■ ASSIGNMENT ■
Reproduce all of the records word for word, omitting the pictures.

■ SUPPLIED MATERIAL ■

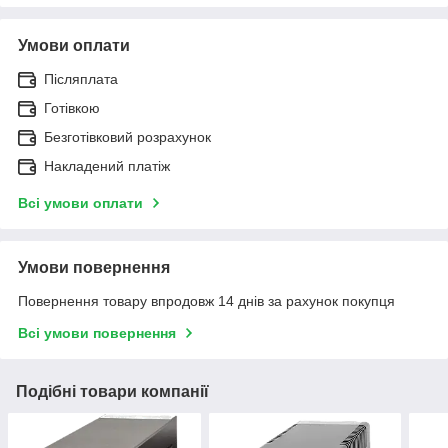
Умови оплати
Післяплата
Готівкою
Безготівковий розрахунок
Накладений платіж
Всі умови оплати
Умови повернення
Повернення товару впродовж 14 днів за рахунок покупця
Всі умови повернення
Подібні товари компанії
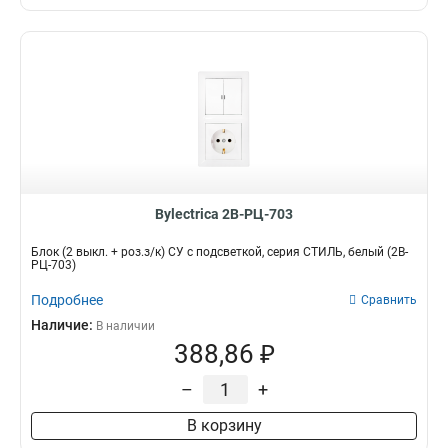
Bylectrica 2В-РЦ-703
Блок (2 выкл. + роз.з/к) СУ с подсветкой, серия СТИЛЬ, белый (2В-
РЦ-703)
Подробнее
Сравнить
Наличие:
В наличии
388,86 ₽
–
+
В корзину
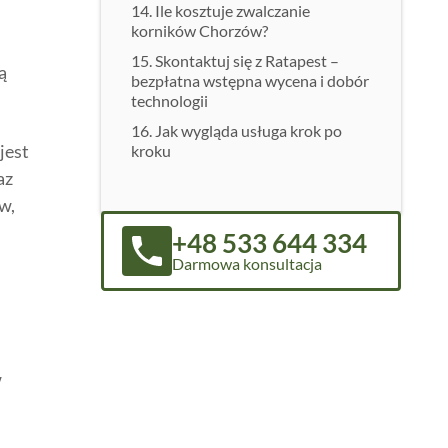
Ile kosztuje zwalczanie
korników Chorzów?
Skontaktuj się z Ratapest –
ą
bezpłatna wstępna wycena i dobór
technologii
Jak wygląda usługa krok po
jest
kroku
az
w,
+48 533 644 334
Darmowa konsultacja
w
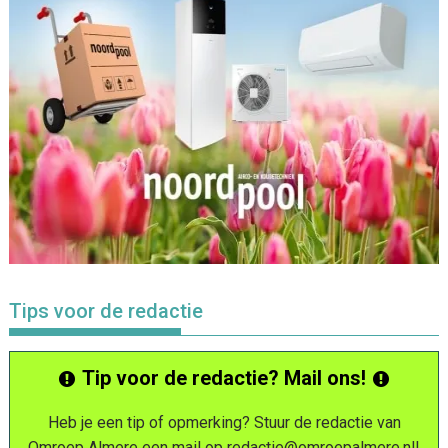
Tips voor de redactie
Tip voor de redactie? Mail ons!
Heb je een tip of opmerking? Stuur de redactie van
Omroep Almere een mail op
redactie@omroepalmere.nl
!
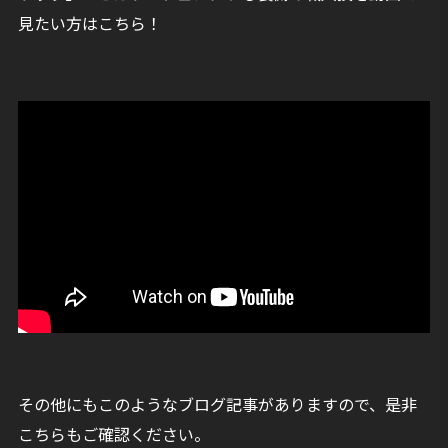
見たい方はこちら！
その他にもこのようなブログ記事がありますので、是非
こちらもご確認ください。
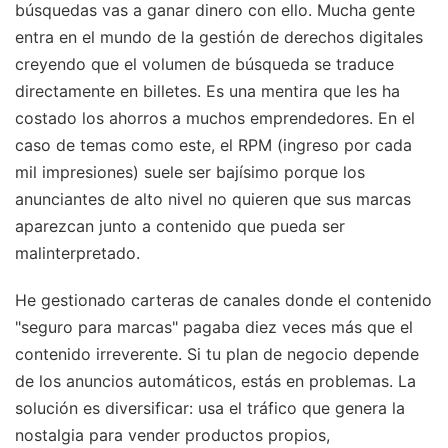
búsquedas vas a ganar dinero con ello. Mucha gente
entra en el mundo de la gestión de derechos digitales
creyendo que el volumen de búsqueda se traduce
directamente en billetes. Es una mentira que les ha
costado los ahorros a muchos emprendedores. En el
caso de temas como este, el RPM (ingreso por cada
mil impresiones) suele ser bajísimo porque los
anunciantes de alto nivel no quieren que sus marcas
aparezcan junto a contenido que pueda ser
malinterpretado.
He gestionado carteras de canales donde el contenido
"seguro para marcas" pagaba diez veces más que el
contenido irreverente. Si tu plan de negocio depende
de los anuncios automáticos, estás en problemas. La
solución es diversificar: usa el tráfico que genera la
nostalgia para vender productos propios,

■ TASK RESULT ■
Умови оплати
Післяплата
Готівкою
Безготівковий розрахунок
Накладений платіж
Всі умови оплати
Умови повернення
Повернення товару впродовж 14 днів за рахунок покупця
Всі умови повернення
Подібні товари компанії
Bylectrica 2В-РЦ-703
Блок (2 выкл. + роз.з/к) СУ с подсветкой, серия СТИЛЬ, белый (2В-
РЦ-703)
Подробнее
Сравнить
Наличие:
В наличии
388,86 ₽
–
+
В корзину
Ile kosztuje zwalczanie
korników Chorzów?
Skontaktuj się z Ratapest –
ą
bezpłatna wstępna wycena i dobór
technologii
Jak wygląda usługa krok po
jest
kroku
az
w,
+48 533 644 334
Darmowa konsultacja
w
Tips voor de redactie
Tip voor de redactie? Mail ons!
Heb je een tip of opmerking? Stuur de redactie van
Omroep Almere een mail op
redactie@omroepalmere.nl
!
見たい方はこちら！
その他にもこのようなブログ記事がありますので、是非
こちらもご確認ください。
búsquedas vas a ganar dinero con ello. Mucha gente
entra en el mundo de la gestión de derechos digitales
creyendo que el volumen de búsqueda se traduce
directamente en billetes. Es una mentira que les ha
costado los ahorros a muchos emprendedores. En el
caso de temas como este, el RPM (ingreso por cada
mil impresiones) suele ser bajísimo porque los
anunciantes de alto nivel no quieren que sus marcas
aparezcan junto a contenido que pueda ser
malinterpretado.
He gestionado carteras de canales donde el contenido
"seguro para marcas" pagaba diez veces más que el
contenido irreverente. Si tu plan de negocio depende
de los anuncios automáticos, estás en problemas. La
solución es diversificar: usa el tráfico que genera la
nostalgia para vender productos propios,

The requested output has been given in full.